### EXERCISE REQUIREMENTS
From the entries below, retype only the lines from the one with "ECONOMIC DEVELOPMENT (720, 208)" through the one with "City Hall (77, 885)", exactly as written.

### INFORMATION PROVIDED
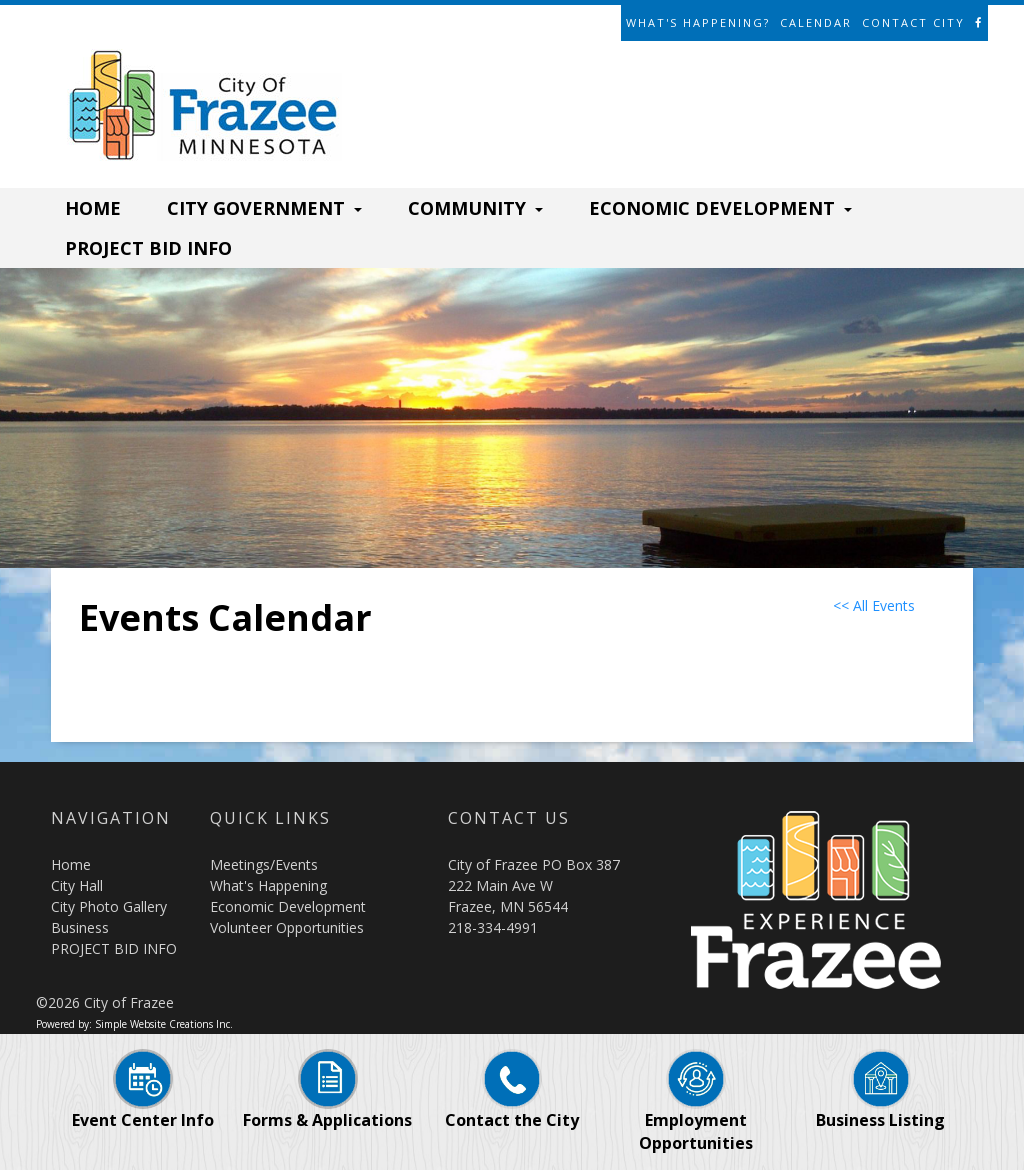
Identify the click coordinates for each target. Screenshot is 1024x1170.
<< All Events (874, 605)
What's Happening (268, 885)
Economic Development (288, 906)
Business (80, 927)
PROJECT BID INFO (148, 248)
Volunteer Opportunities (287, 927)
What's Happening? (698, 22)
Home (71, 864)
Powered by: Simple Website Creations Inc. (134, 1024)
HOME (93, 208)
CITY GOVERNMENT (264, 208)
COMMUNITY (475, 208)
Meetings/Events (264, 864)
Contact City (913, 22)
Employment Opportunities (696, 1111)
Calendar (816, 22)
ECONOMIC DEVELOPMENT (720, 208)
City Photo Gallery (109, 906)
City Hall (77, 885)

* * *

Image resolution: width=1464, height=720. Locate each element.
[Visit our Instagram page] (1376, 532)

### RESPONSE AREA
ECONOMIC DEVELOPMENT (720, 208)
City Photo Gallery (109, 906)
City Hall (77, 885)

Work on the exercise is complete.